ABC 10/11/16
ISABEL SAN SEBASTIÁN
· Tenemos en la Casa Blanca a una estrella de la tele con mucho pelo, palabra fácil y don de «gentes». ¿Les suena?
¡ ÉSTE será nuestro Día de la Independencia!», proclamó Donald Trump en la apoteosis de su cierre de campaña. «¿Queréis un país gobernado por corruptos o un país gobernado por la gente?» Y «la gente», los votantes, le eligieron a él, que encarna lo peor de sus bajos instintos, la xenofobia, la misoginia más soez, el odio al forastero percibido como amenaza, el desprecio hacia lo ignorado, que en su caso es casi todo, la cáscara hueca de un discurso populista, peligroso, cuya mancha se extiende por el mundo cual chapapote pringoso. «La gente» en boca de un político siempre es sinónimo de masa, sujeta a manipulación.
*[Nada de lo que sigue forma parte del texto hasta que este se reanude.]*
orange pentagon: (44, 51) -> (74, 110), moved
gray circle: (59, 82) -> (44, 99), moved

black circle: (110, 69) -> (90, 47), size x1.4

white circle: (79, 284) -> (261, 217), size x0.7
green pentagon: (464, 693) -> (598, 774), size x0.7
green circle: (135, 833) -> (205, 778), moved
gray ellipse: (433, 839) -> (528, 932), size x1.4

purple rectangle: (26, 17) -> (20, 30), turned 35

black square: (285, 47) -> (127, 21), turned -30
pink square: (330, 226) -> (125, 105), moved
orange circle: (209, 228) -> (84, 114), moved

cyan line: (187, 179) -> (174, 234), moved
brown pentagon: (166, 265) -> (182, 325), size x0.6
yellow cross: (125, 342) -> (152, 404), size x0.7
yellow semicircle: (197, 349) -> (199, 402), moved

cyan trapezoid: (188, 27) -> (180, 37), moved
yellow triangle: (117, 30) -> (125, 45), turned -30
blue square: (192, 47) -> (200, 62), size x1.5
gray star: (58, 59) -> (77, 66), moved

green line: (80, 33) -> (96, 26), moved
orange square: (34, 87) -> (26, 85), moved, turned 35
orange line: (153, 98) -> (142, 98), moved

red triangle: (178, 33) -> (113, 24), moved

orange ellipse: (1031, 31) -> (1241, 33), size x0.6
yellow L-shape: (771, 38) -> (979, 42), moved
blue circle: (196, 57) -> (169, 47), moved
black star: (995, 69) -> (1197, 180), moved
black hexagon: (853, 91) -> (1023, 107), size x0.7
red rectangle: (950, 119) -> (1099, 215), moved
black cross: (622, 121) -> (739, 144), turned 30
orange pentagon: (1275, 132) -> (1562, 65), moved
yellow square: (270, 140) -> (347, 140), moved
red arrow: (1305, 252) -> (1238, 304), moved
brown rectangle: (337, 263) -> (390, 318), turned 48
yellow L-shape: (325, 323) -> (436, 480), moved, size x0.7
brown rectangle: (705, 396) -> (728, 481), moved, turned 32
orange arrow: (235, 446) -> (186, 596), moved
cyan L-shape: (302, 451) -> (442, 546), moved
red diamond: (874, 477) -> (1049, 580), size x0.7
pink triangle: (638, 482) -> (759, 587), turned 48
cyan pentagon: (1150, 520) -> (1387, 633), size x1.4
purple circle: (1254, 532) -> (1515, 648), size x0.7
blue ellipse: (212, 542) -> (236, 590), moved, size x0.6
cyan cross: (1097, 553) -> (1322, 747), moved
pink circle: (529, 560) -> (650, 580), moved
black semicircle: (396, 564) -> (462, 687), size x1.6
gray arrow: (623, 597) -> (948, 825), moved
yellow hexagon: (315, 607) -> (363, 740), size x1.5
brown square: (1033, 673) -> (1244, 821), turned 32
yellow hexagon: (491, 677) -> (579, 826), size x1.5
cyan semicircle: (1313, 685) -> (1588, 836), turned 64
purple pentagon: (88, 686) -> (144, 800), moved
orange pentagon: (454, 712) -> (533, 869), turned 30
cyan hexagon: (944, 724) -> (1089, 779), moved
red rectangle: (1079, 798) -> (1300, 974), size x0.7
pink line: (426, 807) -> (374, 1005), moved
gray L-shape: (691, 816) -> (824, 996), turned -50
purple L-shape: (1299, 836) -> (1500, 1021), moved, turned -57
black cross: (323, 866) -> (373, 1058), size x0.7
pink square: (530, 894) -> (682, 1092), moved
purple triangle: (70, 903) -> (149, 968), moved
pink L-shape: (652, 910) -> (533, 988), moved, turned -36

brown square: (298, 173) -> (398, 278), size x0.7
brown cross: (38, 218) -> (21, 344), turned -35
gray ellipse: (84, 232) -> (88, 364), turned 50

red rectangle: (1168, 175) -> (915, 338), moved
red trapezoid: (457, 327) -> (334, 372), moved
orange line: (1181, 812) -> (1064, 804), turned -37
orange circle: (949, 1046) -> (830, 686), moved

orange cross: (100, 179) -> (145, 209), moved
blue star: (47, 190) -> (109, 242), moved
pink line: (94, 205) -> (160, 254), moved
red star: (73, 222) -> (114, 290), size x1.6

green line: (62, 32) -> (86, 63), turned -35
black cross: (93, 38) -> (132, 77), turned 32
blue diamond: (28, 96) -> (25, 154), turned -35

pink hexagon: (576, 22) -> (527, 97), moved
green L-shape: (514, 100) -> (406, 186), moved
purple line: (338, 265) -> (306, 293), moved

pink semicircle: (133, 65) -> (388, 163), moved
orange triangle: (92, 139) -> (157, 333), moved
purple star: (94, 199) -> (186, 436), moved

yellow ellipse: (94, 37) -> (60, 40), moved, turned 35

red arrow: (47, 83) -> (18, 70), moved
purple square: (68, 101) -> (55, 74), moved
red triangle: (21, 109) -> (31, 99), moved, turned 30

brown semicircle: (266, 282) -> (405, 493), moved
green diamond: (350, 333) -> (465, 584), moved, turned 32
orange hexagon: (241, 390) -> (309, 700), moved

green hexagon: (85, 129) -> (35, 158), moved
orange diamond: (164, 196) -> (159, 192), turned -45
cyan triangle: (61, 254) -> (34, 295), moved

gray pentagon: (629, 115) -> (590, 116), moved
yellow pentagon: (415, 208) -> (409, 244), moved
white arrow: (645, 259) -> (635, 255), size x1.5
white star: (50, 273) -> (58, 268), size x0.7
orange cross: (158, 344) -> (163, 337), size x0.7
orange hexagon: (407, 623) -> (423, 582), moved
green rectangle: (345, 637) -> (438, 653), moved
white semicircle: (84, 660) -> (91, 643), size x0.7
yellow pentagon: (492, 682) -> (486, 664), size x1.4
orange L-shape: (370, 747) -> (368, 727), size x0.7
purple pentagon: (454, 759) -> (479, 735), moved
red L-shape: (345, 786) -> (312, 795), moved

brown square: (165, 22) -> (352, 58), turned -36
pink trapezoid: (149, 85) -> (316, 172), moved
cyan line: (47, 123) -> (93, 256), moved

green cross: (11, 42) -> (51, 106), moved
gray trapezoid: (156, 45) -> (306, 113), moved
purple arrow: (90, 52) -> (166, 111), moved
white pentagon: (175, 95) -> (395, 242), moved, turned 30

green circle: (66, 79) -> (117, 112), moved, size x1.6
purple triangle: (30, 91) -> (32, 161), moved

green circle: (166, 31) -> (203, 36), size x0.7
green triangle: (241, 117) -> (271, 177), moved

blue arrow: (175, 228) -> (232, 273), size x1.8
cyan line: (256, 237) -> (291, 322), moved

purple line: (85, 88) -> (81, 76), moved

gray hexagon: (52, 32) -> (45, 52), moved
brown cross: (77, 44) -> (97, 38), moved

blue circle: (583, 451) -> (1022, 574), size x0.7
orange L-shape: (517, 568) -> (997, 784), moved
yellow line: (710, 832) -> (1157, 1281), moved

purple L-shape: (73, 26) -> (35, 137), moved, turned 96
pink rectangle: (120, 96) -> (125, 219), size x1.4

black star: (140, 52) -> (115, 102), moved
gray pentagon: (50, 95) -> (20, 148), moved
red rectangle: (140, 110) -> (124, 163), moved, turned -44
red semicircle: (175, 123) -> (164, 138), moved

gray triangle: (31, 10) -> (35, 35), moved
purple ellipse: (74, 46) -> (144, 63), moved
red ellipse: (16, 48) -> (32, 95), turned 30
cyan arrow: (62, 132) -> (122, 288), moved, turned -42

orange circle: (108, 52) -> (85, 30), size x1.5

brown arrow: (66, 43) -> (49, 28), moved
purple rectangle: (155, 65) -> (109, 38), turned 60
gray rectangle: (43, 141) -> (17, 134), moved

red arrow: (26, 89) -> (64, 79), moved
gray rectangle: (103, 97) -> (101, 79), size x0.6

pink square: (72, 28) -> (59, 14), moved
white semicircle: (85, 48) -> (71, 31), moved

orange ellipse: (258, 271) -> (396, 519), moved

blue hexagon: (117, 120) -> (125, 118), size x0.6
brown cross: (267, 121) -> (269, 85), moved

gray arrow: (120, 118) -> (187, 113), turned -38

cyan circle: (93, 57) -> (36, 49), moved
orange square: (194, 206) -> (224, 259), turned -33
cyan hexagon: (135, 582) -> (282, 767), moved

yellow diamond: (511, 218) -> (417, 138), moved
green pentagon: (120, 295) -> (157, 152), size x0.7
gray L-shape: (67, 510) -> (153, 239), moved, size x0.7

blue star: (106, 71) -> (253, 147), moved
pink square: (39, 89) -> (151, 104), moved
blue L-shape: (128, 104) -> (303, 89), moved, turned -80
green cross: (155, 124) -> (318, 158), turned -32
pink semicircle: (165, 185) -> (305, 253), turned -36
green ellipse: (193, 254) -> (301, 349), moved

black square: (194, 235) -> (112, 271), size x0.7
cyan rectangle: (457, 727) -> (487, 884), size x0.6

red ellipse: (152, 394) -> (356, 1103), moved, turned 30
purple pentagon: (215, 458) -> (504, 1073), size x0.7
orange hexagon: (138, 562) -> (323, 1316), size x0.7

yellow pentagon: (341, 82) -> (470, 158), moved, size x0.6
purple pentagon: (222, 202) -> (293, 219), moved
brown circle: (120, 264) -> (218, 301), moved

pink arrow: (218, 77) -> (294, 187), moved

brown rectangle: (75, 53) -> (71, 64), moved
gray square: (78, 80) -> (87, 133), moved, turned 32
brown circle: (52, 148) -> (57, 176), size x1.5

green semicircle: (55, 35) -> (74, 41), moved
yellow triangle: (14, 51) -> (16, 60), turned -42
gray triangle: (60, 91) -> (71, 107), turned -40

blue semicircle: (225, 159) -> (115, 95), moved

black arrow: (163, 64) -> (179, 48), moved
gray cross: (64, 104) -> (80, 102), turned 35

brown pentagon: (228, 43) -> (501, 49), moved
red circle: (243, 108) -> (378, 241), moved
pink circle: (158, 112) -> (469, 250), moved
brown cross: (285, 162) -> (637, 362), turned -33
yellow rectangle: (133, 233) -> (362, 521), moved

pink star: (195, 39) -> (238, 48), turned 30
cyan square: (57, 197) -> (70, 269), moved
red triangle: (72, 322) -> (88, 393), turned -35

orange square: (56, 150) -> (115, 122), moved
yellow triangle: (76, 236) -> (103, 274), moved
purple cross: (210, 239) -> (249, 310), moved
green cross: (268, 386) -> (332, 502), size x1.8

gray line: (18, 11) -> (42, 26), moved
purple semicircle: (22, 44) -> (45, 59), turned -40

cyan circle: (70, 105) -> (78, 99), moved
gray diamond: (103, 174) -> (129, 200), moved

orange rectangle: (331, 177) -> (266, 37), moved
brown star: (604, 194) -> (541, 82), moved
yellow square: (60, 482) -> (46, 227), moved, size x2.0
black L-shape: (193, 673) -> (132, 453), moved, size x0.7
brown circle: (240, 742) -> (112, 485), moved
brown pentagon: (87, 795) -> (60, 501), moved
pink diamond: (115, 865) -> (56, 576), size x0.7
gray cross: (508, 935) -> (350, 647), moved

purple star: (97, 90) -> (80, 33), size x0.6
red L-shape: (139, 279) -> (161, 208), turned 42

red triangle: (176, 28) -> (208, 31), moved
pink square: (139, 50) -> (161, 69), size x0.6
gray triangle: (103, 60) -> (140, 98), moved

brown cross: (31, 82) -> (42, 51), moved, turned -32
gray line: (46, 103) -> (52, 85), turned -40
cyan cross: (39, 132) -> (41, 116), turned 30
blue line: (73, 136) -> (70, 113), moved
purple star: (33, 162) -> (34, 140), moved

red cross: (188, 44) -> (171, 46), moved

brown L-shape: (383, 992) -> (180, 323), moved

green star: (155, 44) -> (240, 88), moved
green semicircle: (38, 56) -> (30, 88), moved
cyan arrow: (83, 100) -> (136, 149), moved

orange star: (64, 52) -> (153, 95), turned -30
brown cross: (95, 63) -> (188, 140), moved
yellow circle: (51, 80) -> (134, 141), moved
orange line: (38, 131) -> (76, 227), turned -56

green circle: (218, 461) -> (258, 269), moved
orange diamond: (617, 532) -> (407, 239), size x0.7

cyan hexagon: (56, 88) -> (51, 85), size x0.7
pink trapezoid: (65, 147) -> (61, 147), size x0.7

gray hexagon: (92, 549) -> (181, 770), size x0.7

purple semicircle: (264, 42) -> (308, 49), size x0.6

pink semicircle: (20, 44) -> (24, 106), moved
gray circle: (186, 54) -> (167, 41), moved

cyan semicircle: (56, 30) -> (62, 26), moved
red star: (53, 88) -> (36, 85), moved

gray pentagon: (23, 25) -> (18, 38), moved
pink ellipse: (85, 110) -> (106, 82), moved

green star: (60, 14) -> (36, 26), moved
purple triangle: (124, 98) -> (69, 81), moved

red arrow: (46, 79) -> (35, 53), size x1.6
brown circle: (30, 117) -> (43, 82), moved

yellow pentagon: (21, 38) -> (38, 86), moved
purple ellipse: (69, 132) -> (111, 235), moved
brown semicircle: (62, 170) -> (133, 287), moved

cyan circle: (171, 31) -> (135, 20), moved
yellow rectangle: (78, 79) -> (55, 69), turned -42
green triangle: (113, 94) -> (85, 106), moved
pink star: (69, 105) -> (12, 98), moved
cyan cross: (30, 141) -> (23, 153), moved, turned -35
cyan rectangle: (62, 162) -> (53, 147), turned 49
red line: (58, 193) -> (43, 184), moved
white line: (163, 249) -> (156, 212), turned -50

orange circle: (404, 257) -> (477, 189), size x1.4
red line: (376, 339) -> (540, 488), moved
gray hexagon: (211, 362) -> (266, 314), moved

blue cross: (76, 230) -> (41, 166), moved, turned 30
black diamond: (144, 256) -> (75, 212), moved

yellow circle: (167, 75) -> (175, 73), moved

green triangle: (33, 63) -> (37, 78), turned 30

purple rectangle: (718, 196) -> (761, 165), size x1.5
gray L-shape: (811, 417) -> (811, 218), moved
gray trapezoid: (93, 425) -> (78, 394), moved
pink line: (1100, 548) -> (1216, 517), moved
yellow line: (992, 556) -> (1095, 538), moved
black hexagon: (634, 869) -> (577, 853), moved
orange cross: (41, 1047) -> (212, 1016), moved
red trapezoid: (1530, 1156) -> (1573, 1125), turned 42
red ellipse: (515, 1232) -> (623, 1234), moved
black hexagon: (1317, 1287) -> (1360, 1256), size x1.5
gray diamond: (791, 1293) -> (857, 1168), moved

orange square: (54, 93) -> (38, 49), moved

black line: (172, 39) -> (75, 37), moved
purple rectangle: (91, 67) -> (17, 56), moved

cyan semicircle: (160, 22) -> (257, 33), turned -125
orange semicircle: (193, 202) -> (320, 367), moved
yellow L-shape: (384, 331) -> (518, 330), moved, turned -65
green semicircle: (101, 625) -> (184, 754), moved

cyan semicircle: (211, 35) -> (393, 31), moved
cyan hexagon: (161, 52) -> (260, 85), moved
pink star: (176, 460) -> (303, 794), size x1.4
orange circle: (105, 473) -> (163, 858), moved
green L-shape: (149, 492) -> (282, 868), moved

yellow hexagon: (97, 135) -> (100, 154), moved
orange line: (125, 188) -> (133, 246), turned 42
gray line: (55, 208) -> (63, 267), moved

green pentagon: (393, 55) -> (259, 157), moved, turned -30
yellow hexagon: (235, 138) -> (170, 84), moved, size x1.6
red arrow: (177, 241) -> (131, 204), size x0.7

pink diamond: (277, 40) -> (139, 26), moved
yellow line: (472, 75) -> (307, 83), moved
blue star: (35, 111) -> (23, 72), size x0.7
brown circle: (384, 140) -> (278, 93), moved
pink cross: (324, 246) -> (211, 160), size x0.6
El primero en felicitarle fue Nigel Farage, impulsor del Brexit en el Reino Unido y autor de la feliz expresión: «Nuestro Día de la Independencia». La independencia constituye un recurso de manual para eludir las dificultades sin necesidad de hacerles frente. Apelar a ella equivale a culpar a otro de tus problemas y errores. En el caso de Farage, a la Unión Europea. En el de Trump, a los inmigrantes, los latinos, los refugiados, los musulmanes y las señoras feas, entre otros colectivos señalados por su dedo acusador. En el de los separatistas catalanes o vascos, a España. «Independizarse» es un vano intento de huir de la realidad, muy propio de prestidigitadores de la escena pública con gran dominio de la demagogia y escasa o nula capacidad de gestión. Farage salió corriendo del lío provocado por sus mensajes incendiarios en cuanto se dio cuenta de la magnitud de desastre que ahora intentan remediar algunos recurriendo a los tribunales británicos. Mas hizo lo propio en Cataluña, en una huida hacia el abismo que hoy lidera Puigdemont. En cuanto a Trump, el del muro de la vergüenza «que pagarán los mexicanos», veremos cómo escapa de sus bravatas, si es que finalmente lo hace en lugar de arrastrarnos al caos. Cómo se desdice de su anuncios proteccionistas en materia comercial, su chulería de matón de barrio enemigo de cualquier color distinto al blanco, su arrogancia de señorito educado desde niño para convertirse en depredador. En otras palabras; cómo se independiza de sí mismo. Porque si no lo hace, si se aferra al papel y al guión, podemos adentrarnos de su mano en una era de oscuridad que ya vivimos el siglo pasado con consecuencias terribles.
Trump llega a la Casa Blanca montado en el caballo negro de la división y el enfrentamiento. Llega por algo, desde luego. La presidencia de Obama ha dejado heridas tan profundas como negadas por los medios de comunicación biempensantes, que la mayoría ha querido vengar apostando su futuro y el nuestro a la carta de un millonario venido a menos con olor a naftalina y maquillaje de televisión. Los cubanos de la Florida, por ejemplo, no han perdonado a Washington que se rindiera ante el dictador Fidel Castro sin exigir ni un poquito de libertad a cambio. Buena parte de la sociedad ha rechazado un plan de cobertura sanitaria forzosa percibido como una subida de impuestos. Pero, por encima de todo, Trump ha identificado a Clinton como la representante de «la casta», y «la gente», esa «gente» convertida en masa hábilmente manipulada, se ha tragado el anzuelo hasta el fondo. Seguramente no fuese ella la mejor candidata que podían presentar los demócratas, aunque desde luego era mejor que él. Y no por ser mujer (aunque confieso que me habría gustado verla romper de una vez ese techo de cristal blindado), sino por resultar previsible. Ahora tenemos en la Casa Blanca a una estrella de la tele con mucho pelo, palabra fácil y don de «gentes». ¿Les suena? ¡Dios nos pille confesados!